Entonces, se preguntará cualquiera, ¿por qué tanta devoción a San Antonio? ¿Por qué ese terror a la soltería? Porque en países como los nuestros, donde la mujer no ha alcanzado categoría de un ente autónomo sino que recibe su personalidad de otro, que es el hombre y se sitúa dentro de la sociedad en un puesto en que recibe, por lo menos, la aprobación de los demás, que es el de esposa, ser soltera significa haber fracasado en lo esencial, no sólo desde el punto de vista externo (la soltería es un estado civil cuya sola anunciación está cargada ya de desprecio, de conmiseración y de burla), sino desde lo más entrañable. La soltera debe renunciar a aquellos por lo cual la casada encuentra tolerable su situación y justo el trato que recibe: los hijos.
Porque es sólo por medio del hijo, dice M. Loreto H., como la mujer se realiza y toma forma viva, importancia social. Fuera de su maternidad, o sea por sí misma, como individuo, no cuenta, salvo casos excepcionales.

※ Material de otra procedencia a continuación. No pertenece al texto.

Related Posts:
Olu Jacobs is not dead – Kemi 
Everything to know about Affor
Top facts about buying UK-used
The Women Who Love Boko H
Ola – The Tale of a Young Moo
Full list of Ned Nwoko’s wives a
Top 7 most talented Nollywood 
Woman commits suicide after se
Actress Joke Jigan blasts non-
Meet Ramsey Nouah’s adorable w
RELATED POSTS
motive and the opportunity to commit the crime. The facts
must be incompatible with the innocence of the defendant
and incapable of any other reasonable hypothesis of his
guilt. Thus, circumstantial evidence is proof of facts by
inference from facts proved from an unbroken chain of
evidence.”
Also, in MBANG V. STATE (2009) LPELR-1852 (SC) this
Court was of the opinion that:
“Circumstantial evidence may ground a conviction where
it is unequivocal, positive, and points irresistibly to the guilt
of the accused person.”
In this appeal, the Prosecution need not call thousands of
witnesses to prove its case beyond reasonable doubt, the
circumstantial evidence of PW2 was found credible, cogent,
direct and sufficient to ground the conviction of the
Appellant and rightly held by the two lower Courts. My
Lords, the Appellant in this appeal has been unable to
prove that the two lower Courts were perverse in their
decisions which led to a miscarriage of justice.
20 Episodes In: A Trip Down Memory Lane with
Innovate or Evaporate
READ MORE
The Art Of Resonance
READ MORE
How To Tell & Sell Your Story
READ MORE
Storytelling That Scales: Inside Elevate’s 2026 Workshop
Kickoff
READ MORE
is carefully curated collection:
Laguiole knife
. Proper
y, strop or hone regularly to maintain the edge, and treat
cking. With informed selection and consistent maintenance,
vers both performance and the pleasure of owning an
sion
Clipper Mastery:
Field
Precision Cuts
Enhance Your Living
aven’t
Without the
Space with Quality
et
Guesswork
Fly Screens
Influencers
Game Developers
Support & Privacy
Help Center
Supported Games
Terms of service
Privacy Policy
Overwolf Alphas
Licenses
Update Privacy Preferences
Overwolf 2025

Pero esos casos excepcionales no pueden permanecer impunes. La mujer que intenta ejercitar su voluntad, hacer uso de su inteligencia, realizar una vocación sabe que corre un riesgo: la soledad. Los hombres huirán de ella porque, debido a sus complejos,
no aceptan que la mujer le iguale ni mucho menos le supere en autoridad, talento o sabiduría […] Las mujeres tampoco perdonan a las que, sintiéndose incómodas en su situación, tratan de hacer valer derechos que nadie les ha reconocido y de solucionar problemas que nadie les ha planteado; en su incapacidad de obrar en forma semejante, aprovechan la oportunidad que se les presenta de criticar duramente su conducta para hacer alarde, ante sus hombres, de su propia mansedumbre, que también llaman ellas feminidad.

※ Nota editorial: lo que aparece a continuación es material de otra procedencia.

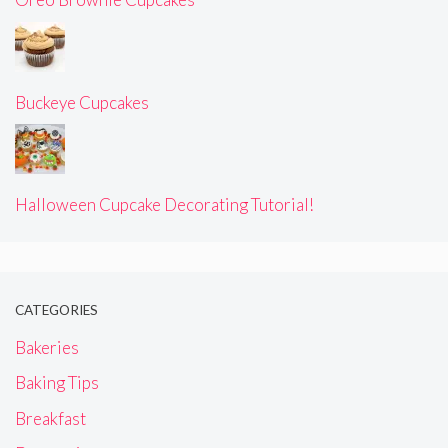
Buckeye Cupcakes
Halloween Cupcake Decorating Tutorial!
CATEGORIES
Bakeries
Baking Tips
Breakfast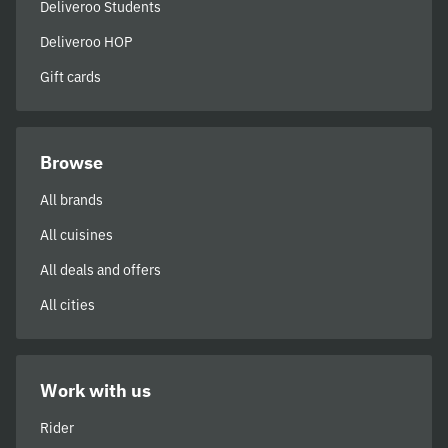
Deliveroo Students
Deliveroo HOP
Gift cards
Browse
All brands
All cuisines
All deals and offers
All cities
Work with us
Rider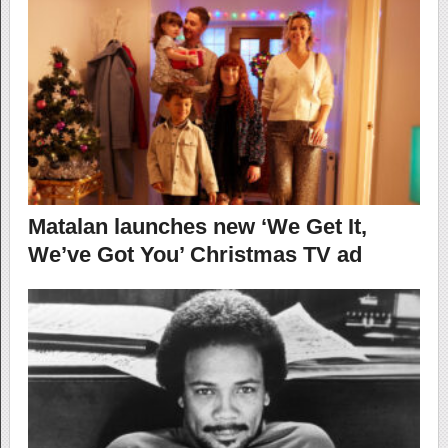
Matalan launches new ‘We Get It,
We’ve Got You’ Christmas TV ad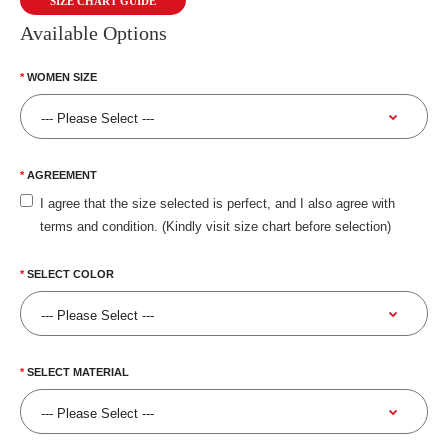
SIZE CHART GUIDE
Available Options
WOMEN SIZE
AGREEMENT
I agree that the size selected is perfect, and I also agree with
terms and condition. (Kindly visit size chart before selection)
SELECT COLOR
SELECT MATERIAL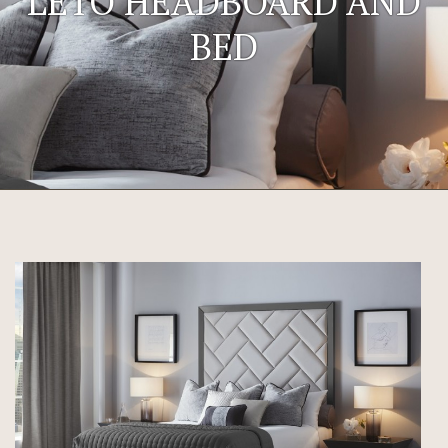
LETO HEADBOARD AND
BED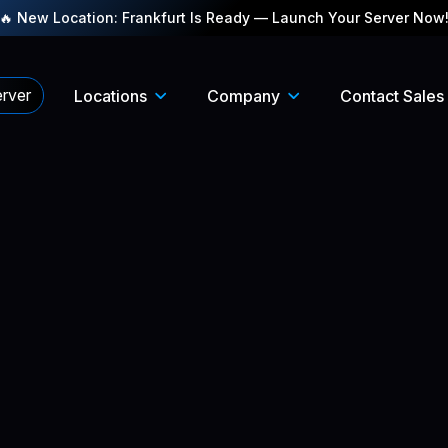
🔥 New Location: Frankfurt Is Ready — Launch Your Server Now
rver
Locations
Company
Contact Sales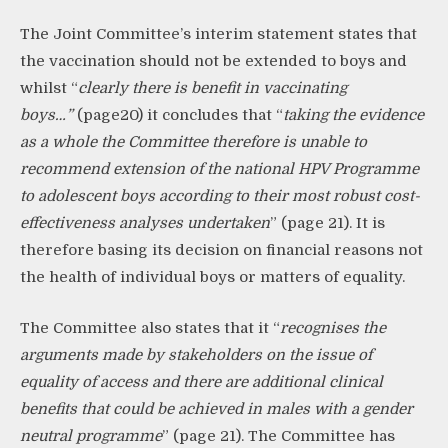
The Joint Committee’s interim statement states that
the vaccination should not be extended to boys and
whilst “
clearly there is benefit
in vaccinating
boys…”
(page20) it concludes that “
taking the evidence
as a whole the Committee therefore is unable
to
recommend extension of the national HPV Programme
to adolescent boys according to their most robust cost-
effectiveness analyses undertaken
” (page 21).
It
is
therefore basing its decision on financial reasons not
the health of individual boys or matters of equality.
The Committee also states that it “
recognises the
arguments made by stakeholders
on the issue of
equality of access and there are additional clinical
benefits that could be achieved in males with a gender
neutral programme
” (page 21).
The Committee
has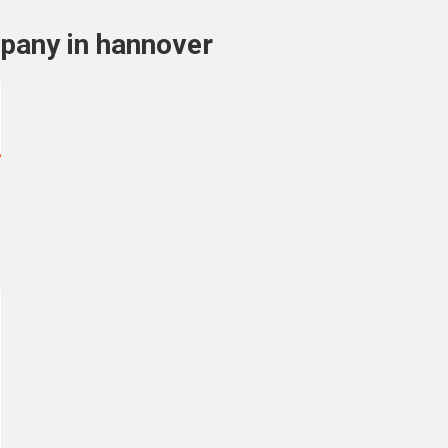
mpany in hannover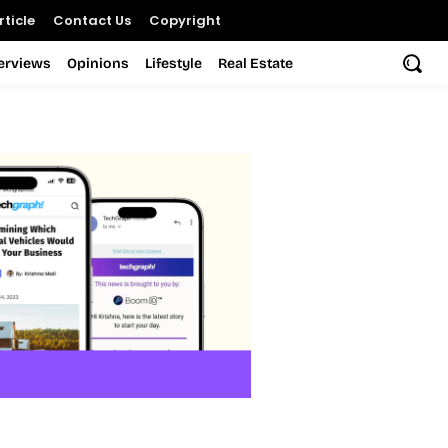
ticle
Contact Us
Copyright
terviews
Opinions
Lifestyle
Real Estate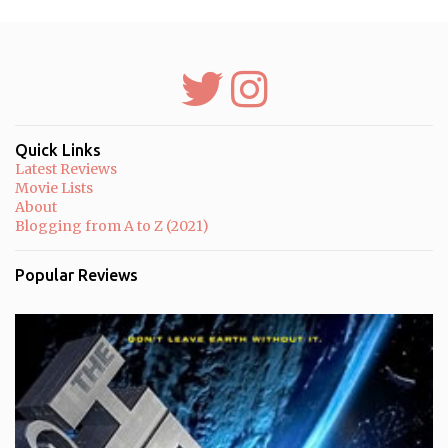
P
o
s
t
a
C
o
m
m
Quick Links
e
Latest Reviews
n
Movie Lists
t
About
Blogging from A to Z (2021)
Popular Reviews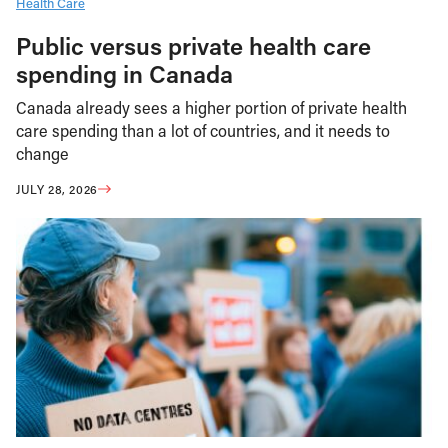
Health Care
Public versus private health care
spending in Canada
Canada already sees a higher portion of private health
care spending than a lot of countries, and it needs to
change
JULY 28, 2026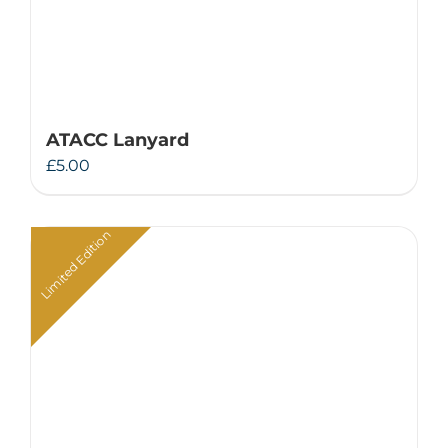
ATACC Lanyard
£
5.00
Limited Edition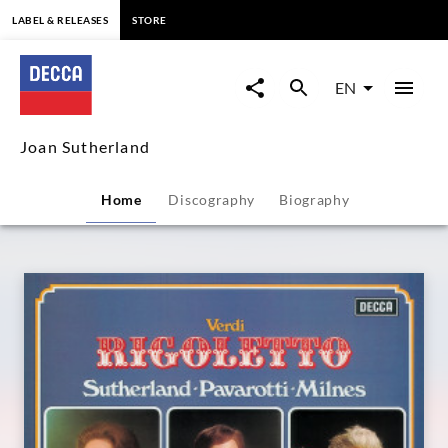
content
LABEL & RELEASES
STORE
Joan
Sutherland
EN
-
Joan Sutherland
Overview
Home
Discography
Biography
|
Decca
Classics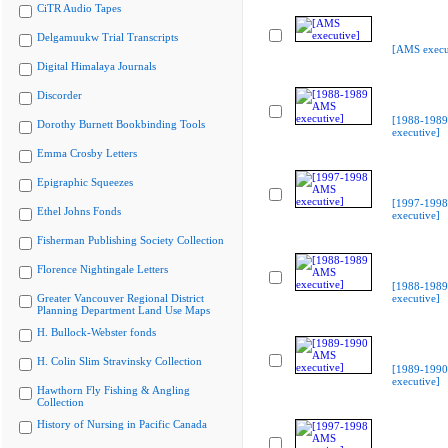
CiTR Audio Tapes
Delgamuukw Trial Transcripts
[AMS execu
Digital Himalaya Journals
Discorder
[1988-198
Dorothy Burnett Bookbinding Tools
executive]
Emma Crosby Letters
Epigraphic Squeezes
[1997-199
Ethel Johns Fonds
executive]
Fisherman Publishing Society Collection
Florence Nightingale Letters
[1988-198
Greater Vancouver Regional District
executive]
Planning Department Land Use Maps
H. Bullock-Webster fonds
H. Colin Slim Stravinsky Collection
[1989-199
executive]
Hawthorn Fly Fishing & Angling
Collection
History of Nursing in Pacific Canada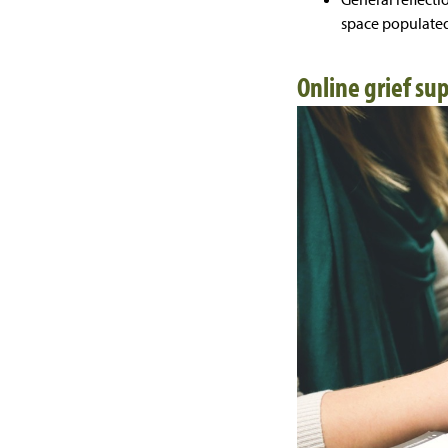
space populated
Online grief su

¿Quién es tu peor enemigo? El de tu oficio, dice el refrán. Y el oficio de mujer en México, que quizá es uno de los más duros, cuando ha pretendido un equilibrio mayor de las relaciones entre sexos, ha encontrado la resistencia más enconada, no entre los hombres, sino, paradójicamente, entre las mismas mujeres. Ellas, aun las emancipadas, las creadoras, no aprovechan sus medios de expresión para una rebeldía franca sino apenas para un débil gemido, cuando no para predicar la abnegación, la humildad y la paciencia. Todavía “hombres necios, que acusáis” de Sor Juana sigue siendo nuestra protesta más audaz. Habría que preguntarse por qué el feminismo, que en tantos otros países ha tenido sus mártires y sus muy respetadas teóricas, en México no ha pasado de una actitud larvaria y vergonzante. ¿Es masoquismo? ¿Es temor al ridículo?
Excélsior, 7 de diciembre de 1963, p. 7A.